**Extracted information**
-.-.-

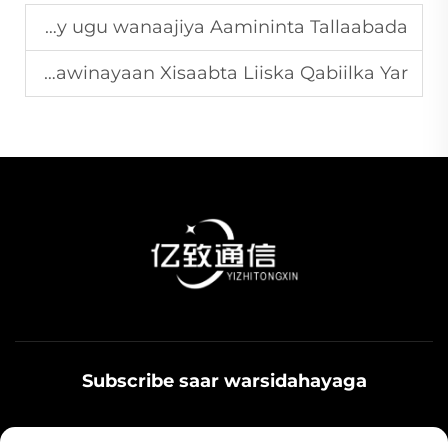
Waa maxay PLC Optical Fiber Barrel, Sidee ay ugu wanaajiya Aamininta Tallaabada?
Sida Barreelaha Liiska Qabiilka PLC ay ka caawinayaan Xisaabta Liiska Qabiilka Yar?
Subscribe saar warsidahayaga
Qoys noolaadaadu waxaa u adeegsamaa xiriirka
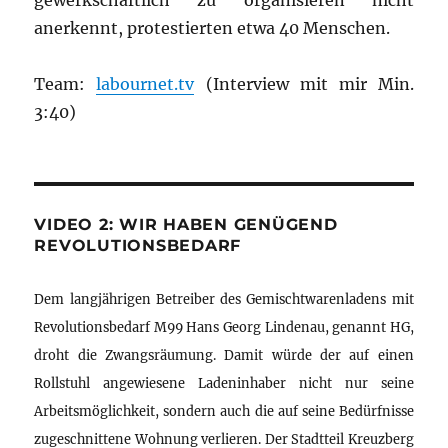
gewerkschaftlich zu organisieren nicht
anerkennt, protestierten etwa 40 Menschen.
Team:
labournet.tv
(Interview mit mir Min.
3:40)
VIDEO 2: WIR HABEN GENÜGEND
REVOLUTIONSBEDARF
Dem langjährigen Betreiber des Gemischtwarenladens mit
Revolutionsbedarf M99 Hans Georg Lindenau, genannt HG,
droht die Zwangsräumung. Damit würde der auf einen
Rollstuhl angewiesene Ladeninhaber nicht nur seine
Arbeitsmöglichkeit, sondern auch die auf seine Bedürfnisse
zugeschnittene Wohnung verlieren. Der Stadtteil Kreuzberg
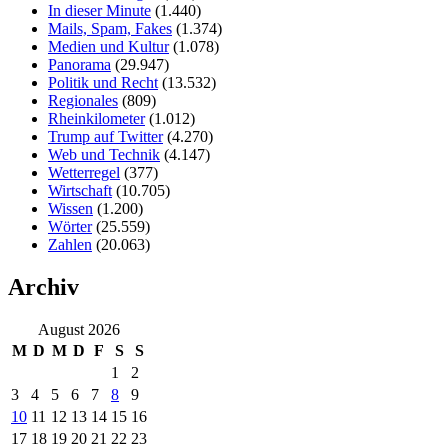
In dieser Minute
(1.440)
Mails, Spam, Fakes
(1.374)
Medien und Kultur
(1.078)
Panorama
(29.947)
Politik und Recht
(13.532)
Regionales
(809)
Rheinkilometer
(1.012)
Trump auf Twitter
(4.270)
Web und Technik
(4.147)
Wetterregel
(377)
Wirtschaft
(10.705)
Wissen
(1.200)
Wörter
(25.559)
Zahlen
(20.063)
Archiv
August 2026
M
D
M
D
F
S
S
1
2
3
4
5
6
7
8
9
10
11
12
13
14
15
16
17
18
19
20
21
22
23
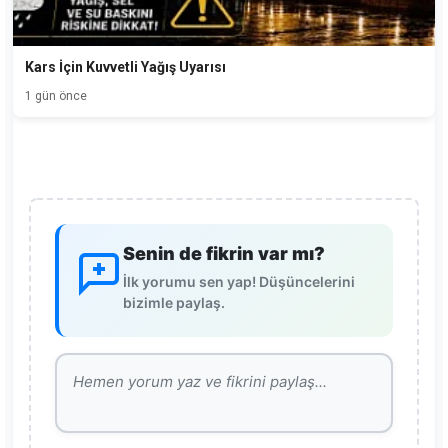
Kars İçin Kuvvetli Yağış Uyarısı
1 gün önce
Senin de fikrin var mı?
İlk yorumu sen yap! Düşüncelerini
bizimle paylaş.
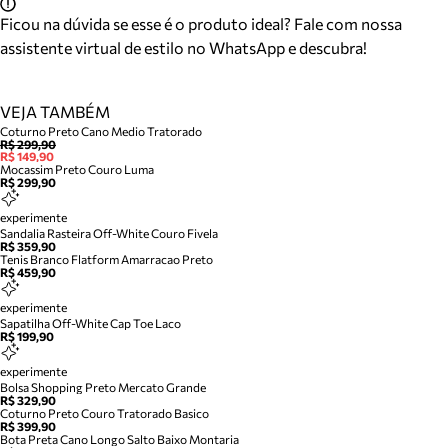
Ficou na dúvida se esse é o produto ideal? Fale com nossa
assistente virtual de estilo no WhatsApp e descubra!
VEJA TAMBÉM
Coturno Preto Cano Medio Tratorado
R$ 299,90
R$ 149,90
Mocassim Preto Couro Luma
R$ 299,90
experimente
Sandalia Rasteira Off-White Couro Fivela
R$ 359,90
Tenis Branco Flatform Amarracao Preto
R$ 459,90
experimente
Sapatilha Off-White Cap Toe Laco
R$ 199,90
experimente
Bolsa Shopping Preto Mercato Grande
R$ 329,90
Coturno Preto Couro Tratorado Basico
R$ 399,90
Bota Preta Cano Longo Salto Baixo Montaria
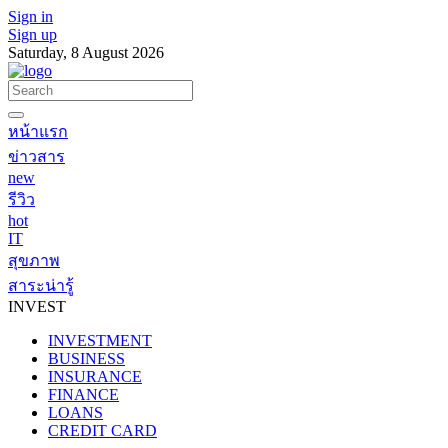
Sign in
Sign up
Saturday, 8 August 2026
หน้าแรก
ข่าวสาร
new
รีวิว
hot
IT
สุขภาพ
สาระน่ารู้
INVEST
INVESTMENT
BUSINESS
INSURANCE
FINANCE
LOANS
CREDIT CARD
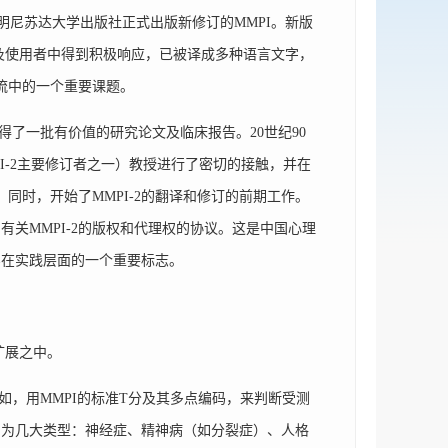
国明尼苏达大学出版社正式出版新修订的MMPI。新版
I研究者及使用者中得到积极响应，已被译成多种语言文字，
交流中的一个重要课题。
了一批有价值的研究论文及临床报告。20世纪90
MMPI-2主要修订者之一）教授进行了密切的接触，并在
同时，开始了MMPI-2的翻译和修订的前期工作。
关MMPI-2的版权和代理权的协议。这是中国心理
实在实践层面的一个重要标志。
扩展之中。
，用MMPI的标准T分及其多点编码，来判断受测
归为几大类型：神经症、精神病（如分裂症）、人格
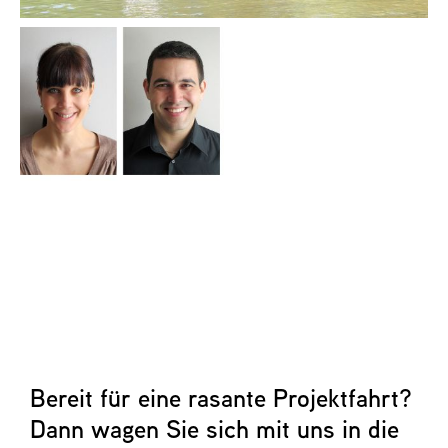
Bereit für eine rasante Projektfahrt?
Dann wagen Sie sich mit uns in die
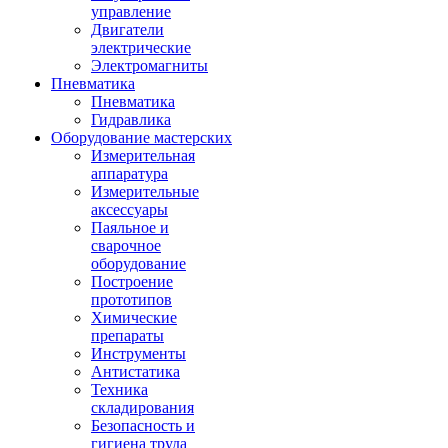
управление
Двигатели
электрические
Электромагниты
Пневматика
Пневматика
Гидравлика
Оборудование мастерских
Измерительная
аппаратура
Измерительные
аксессуары
Паяльное и
сварочное
оборудование
Построение
прототипов
Химические
препараты
Инструменты
Aнтистатика
Техника
складирования
Безопасность и
гигиена труда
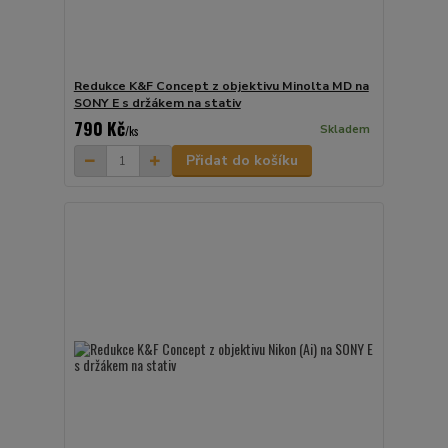
Redukce K&F Concept z objektivu Minolta MD na
SONY E s držákem na stativ
790 Kč
Skladem
/
ks
Přidat do košíku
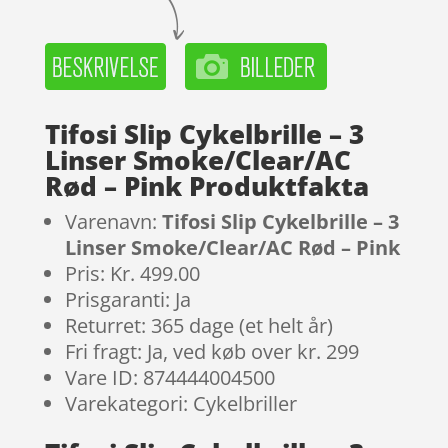
Tifosi Slip Cykelbrille – 3
Linser Smoke/Clear/AC
Rød – Pink Produktfakta
Varenavn:
Tifosi Slip Cykelbrille – 3
Linser Smoke/Clear/AC Rød – Pink
Pris: Kr. 499.00
Prisgaranti: Ja
Returret: 365 dage (et helt år)
Fri fragt: Ja, ved køb over kr. 299
Vare ID: 874444004500
Varekategori: Cykelbriller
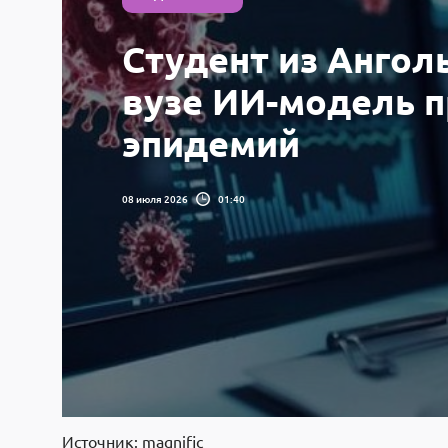
Студент из Ангол
вузе ИИ-модель 
эпидемий
08 июля 2026
01:40
Источник: magnific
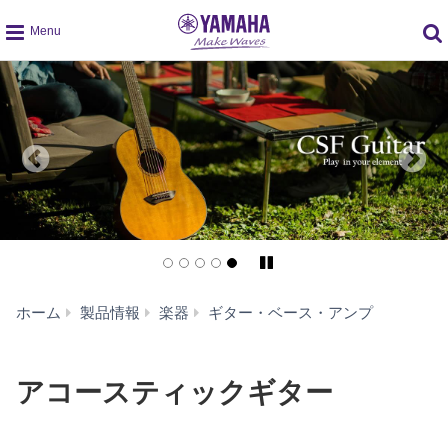
global
navigation
Pause/Play
ア
ホーム
製品情報
楽器
ギター・ベース・アンプ
コ
ー
ス
アコースティックギター
テ
ィ
ッ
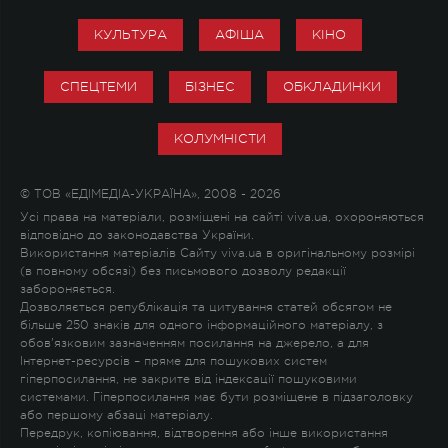
КУЛЬТУРА
АФІША
КІНО
СПЕЦТЕМИ
БІЗНЕС
ОБКЛАДИНКИ
КОЛУМНІСТИ
© ТОВ «ЕДІМЕДІА-УКРАЇНА», 2008 - 2026
Усі права на матеріали, розміщені на сайті viva.ua, охороняються
відповідно до законодавства України.
Використання матеріалів Сайту viva.ua в оригінальному розмірі
(в повному обсязі) без письмового дозволу редакції
забороняється.
Дозволяється републікація та цитування статей обсягом не
більше 250 знаків для одного інформаційного матеріалу, з
обов'язковим зазначенням посилання на джерело, а для
Інтернет-ресурсів – пряме для пошукових систем
гіперпосилання, не закрите від індексації пошуковими
системами. Гіперпосилання має бути розміщене в підзаголовку
або першому абзаці матеріалу.
Передрук, копіювання, відтворення або інше використання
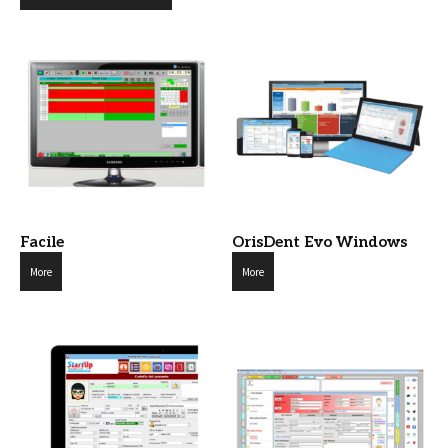
Facile
OrisDent Evo Windows
More
More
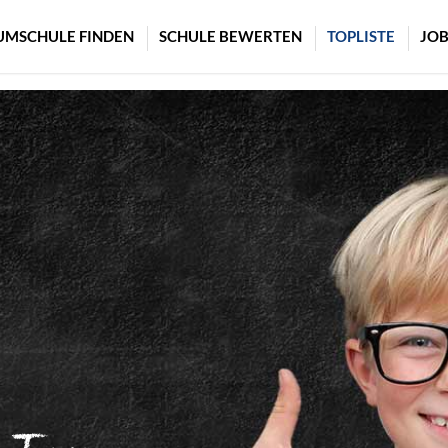
UMSCHULE FINDEN
SCHULE BEWERTEN
TOPLISTE
JOB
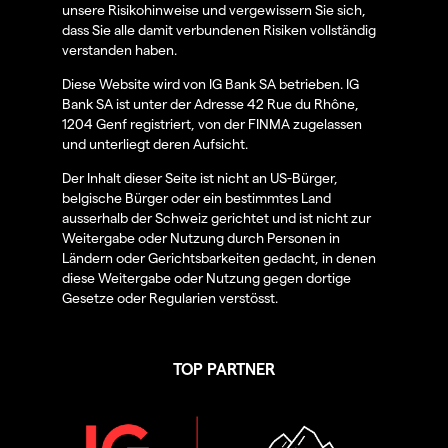
unsere Risikohinweise und vergewissern Sie sich,
dass Sie alle damit verbundenen Risiken vollständig
verstanden haben.
Diese Website wird von IG Bank SA betrieben. IG
Bank SA ist unter der Adresse 42 Rue du Rhône,
1204 Genf registriert, von der FINMA zugelassen
und unterliegt deren Aufsicht.
Der Inhalt dieser Seite ist nicht an US-Bürger,
belgische Bürger oder ein bestimmtes Land
ausserhalb der Schweiz gerichtet und ist nicht zur
Weitergabe oder Nutzung durch Personen in
Ländern oder Gerichtsbarkeiten gedacht, in denen
diese Weitergabe oder Nutzung gegen dortige
Gesetze oder Regularien verstösst.
TOP PARTNER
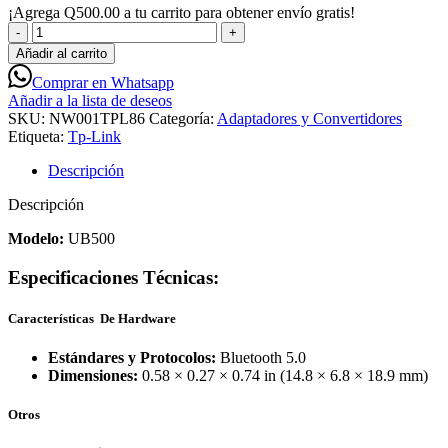
¡Agrega
Q
500.00
a tu carrito para obtener envío gratis!
Tp-
Link
Añadir al carrito
UB500
Comprar en Whatsapp
Nano
Añadir a la lista de deseos
Adaptador
SKU:
NW001TPL86
Categoría:
Adaptadores y Convertidores
Bluetooth
Etiqueta:
Tp-Link
5.0
para
Descripción
Computadora
-
Descripción
NW001TPL86
cantidad
Modelo:
UB500
Especificaciones Técnicas:
Características De Hardware
Estándares y Protocolos:
Bluetooth 5.0
Dimensiones:
0.58 × 0.27 × 0.74 in (14.8 × 6.8 × 18.9 mm)
Otros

-.-.-

**Brief**
Find the lines above that hold "Pink", then copy each of them.

**Written answer**
Rød – Pink Produktfakta
Linser Smoke/Clear/AC Rød – Pink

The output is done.